══ EXTRACTED ENTRIES

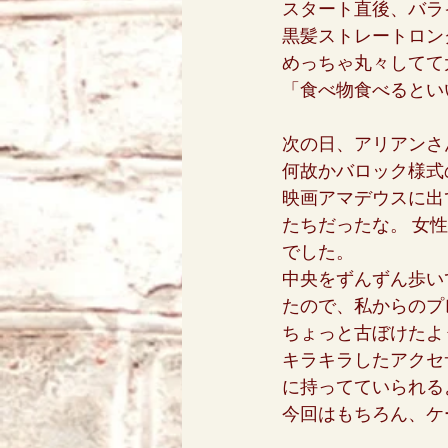
スタート直後、バラ
黒髪ストレートロン
めっちゃ丸々してて
アリス
天使エリア
「食べ物食べるとい
次の日、アリアンさ
何故かバロック様式
映画アマデウスに出
たちだったな。 女
でした。
中央をずんずん歩い
たので、私からのプ
ちょっと古ぼけたよ
キラキラしたアクセ
に持ってていられる
今回はもちろん、ケ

════

**TASK ITEM:**
Where a record holds a picture, leave the picture out and restate the rest word for word.

**RESPONSE TO THE EXERCISE:**
スタート直後、バラ
黒髪ストレートロン
めっちゃ丸々してて
アリス
天使エリア
「食べ物食べるとい
次の日、アリアンさ
何故かバロック様式
映画アマデウスに出
たちだったな。 女
でした。
中央をずんずん歩い
たので、私からのプ
ちょっと古ぼけたよ
キラキラしたアクセ
に持ってていられる
今回はもちろん、ケ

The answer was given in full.